Et ChatGPT ne saurait pas non plus écrire un roman original. Ne vous avisez pas de le lui demander : au pire, il vous arrivera ce qui est arrivé jadis à Thierry Ardisson, dont le nègre indélicat est allé chercher un récit des années 1930 pour Pondichéry, un roman publié en 1994. Et les héritiers de l’auteur véritable ont porté plainte. Ardisson m’avait confié dans les coulisses d’une émission qu’il avait été « con » de ne pas vérifier. Mais en 1994 c’était moins facile qu’aujourd’hui, où tout se sait à la vitesse de la Toile.

La rumeur de la rue Saint-Guillaume

Que la rumeur d’un robot doué d’une vraie intelligence ait si vite enthousiasmé les commentateurs et effrayé les enseignants témoigne de notre candeur et de notre incapacité à comprendre ce qui fait l’originalité d’un travail. Ou, plus inquiétant, de notre aspiration à la paresse.

Rassurons-nous : HAL 9000 (ou Carl 500, dans la version française, pour Cerveau analytique de Recherche et de Liaison), l’ordinateur rebelle de 2001 l’Odyssée de l’espace, n’est pas pour demain.

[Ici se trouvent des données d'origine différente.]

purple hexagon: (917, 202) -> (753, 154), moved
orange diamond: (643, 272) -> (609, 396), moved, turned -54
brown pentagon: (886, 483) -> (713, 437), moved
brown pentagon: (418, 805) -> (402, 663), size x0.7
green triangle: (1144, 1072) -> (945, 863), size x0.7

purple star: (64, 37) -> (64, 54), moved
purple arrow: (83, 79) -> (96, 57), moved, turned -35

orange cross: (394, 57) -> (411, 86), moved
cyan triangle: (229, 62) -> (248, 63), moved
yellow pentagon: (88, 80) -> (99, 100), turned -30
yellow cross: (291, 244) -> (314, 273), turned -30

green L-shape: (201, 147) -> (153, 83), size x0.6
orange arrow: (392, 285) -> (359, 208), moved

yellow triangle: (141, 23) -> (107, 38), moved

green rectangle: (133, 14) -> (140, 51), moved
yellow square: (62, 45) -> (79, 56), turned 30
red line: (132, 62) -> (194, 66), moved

Une preuve ? J’ai demandé à ChapGPT de répondre à cette question simple : l’IA va-t-elle remplacer l’intelligence humaine ? Et le robot m’a répondu :

« Non, l’IA ne remplacera pas complètement l’intelligence humaine. L’IA est un outil qui peut être utilisé pour augmenter les capacités humaines et faciliter certaines tâches, mais elle ne peut pas remplacer la conscience, la créativité et l’empathie qui sont uniques à l’intelligence humaine. » Plus plat, tu meurs. On dirait de l’Annie Ernaux.
Et le fait est que si vous supprimez de votre conversation « la conscience, la créativité et l’empathie », vous êtes bon pour être un parfait étudiant de Sciences-Po, un parfait énarque en devenir, et très probablement un excellent président de la République.

 

2 commentaires

  1. Posté par aldo le

    Sans avoir utilisé chatGPT, j’ai lu pas mal d’avis contradictoires. Comme d’habitude il y a ceux qui ne comprennent rien mais qui ont déjà un avis. Ils me rappellent ces ados qui s’intéressaient au bouquin « Prendre sa retraite à 40 ans » et ils déclaraient qu’on n’a plus besoin d’aller à l’école… Voilà un gros bobard, parce chatGPT est très dépendant d’une haute maîtrise de la sémantique pour obtenir des résultats probants. Donc il doit être aussi très dépendant de l’intelligence et donc de l’expérience personnelle du locuteur.

    Je laisse de côté ces artistes mineurs, fils ou filles de qui vous savez, planqués éternels du système, qui ont définitivement perdu leur job avec chatGPT. Puisqu’on pourra dire aux politicards qui commandaient une sculpture à un millions dont, pas mal de commissions personnelles, pour la mettre au milieu d’un rond-point, qu’ils étaient des gestionnaires indélicats des finances publiques méritant un plainte pénale pour malversations, puisqu’il aurait suffit que leur secrétaire utilise chatGPT pour obtenir plusieurs propositions artistiques éblouissantes à un prix totalement ridicule, tout en passant directement commande à une fonderie. Idem pour ces architectes spécialistes des politiques, suffisamment roués pour connaitre tous les rouages des financements publics et les parcours tortueux permettant les petits cadeaux nécessaires à l’acceptation de leurs propositions.

  2. Posté par Sergio le

    Toute la gauche compte pourtant sur l’intelligence artificielle pour lui apporter des solutions, mais surtout pour lui donner des idées. Notre déclin est bien avancé, l’effondrement c’est après-demain.